**Exercise description**.
What is needed is an exact transcription of every record, minus the pictures.

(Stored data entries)
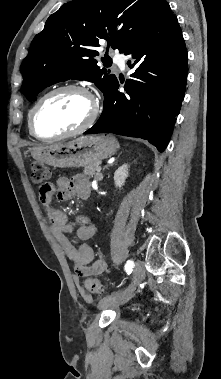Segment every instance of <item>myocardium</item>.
I'll list each match as a JSON object with an SVG mask.
<instances>
[{
    "instance_id": "obj_1",
    "label": "myocardium",
    "mask_w": 221,
    "mask_h": 379,
    "mask_svg": "<svg viewBox=\"0 0 221 379\" xmlns=\"http://www.w3.org/2000/svg\"><path fill=\"white\" fill-rule=\"evenodd\" d=\"M66 91H75V92H79V93H82L85 96H87L92 103V109H91L90 115L80 126H78L77 128H75L73 130L67 131L65 133L55 135V136H50V137H45V136L38 134L36 129H35V125H34V118H35L36 111L38 110V108L41 106V104L47 98H49L50 96H52L54 94L66 92ZM99 110H100L99 104H98L96 98L86 87L78 85V84L62 85V86L56 87V88L48 91L47 93H45L43 96H41L37 100V102L31 108V110L29 112V116H28L29 131L35 138L42 140V141H56V140L65 139V138L77 135V134L87 130L88 128H90L95 123V121L97 120L98 115H99Z\"/></svg>"
}]
</instances>
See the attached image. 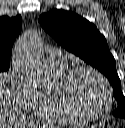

**Result for this exercise**.
Segment every instance of <item>myocardium</item>.
I'll list each match as a JSON object with an SVG mask.
<instances>
[{
    "instance_id": "obj_1",
    "label": "myocardium",
    "mask_w": 221,
    "mask_h": 379,
    "mask_svg": "<svg viewBox=\"0 0 221 379\" xmlns=\"http://www.w3.org/2000/svg\"><path fill=\"white\" fill-rule=\"evenodd\" d=\"M66 91H75V92H79V93H82L85 96H87L92 103V109H91L90 115L80 126H78L77 128H75L73 130L67 131L65 133L55 135V136H50V137H45V136L38 134L36 129H35V125H34V118H35L36 111L38 110V108L41 106V104L47 98H49L50 96H52L54 94L66 92ZM99 110H100L99 104H98L96 98L86 87L78 85V84L62 85V86L56 87V88L48 91L47 93H45L43 96H41L37 100V102L31 108V110L29 112V116H28L29 131L35 138L42 140V141H56V140L65 139V138L77 135V134L87 130L88 128H90L95 123V121L97 120L98 115H99Z\"/></svg>"
}]
</instances>
See the attached image. 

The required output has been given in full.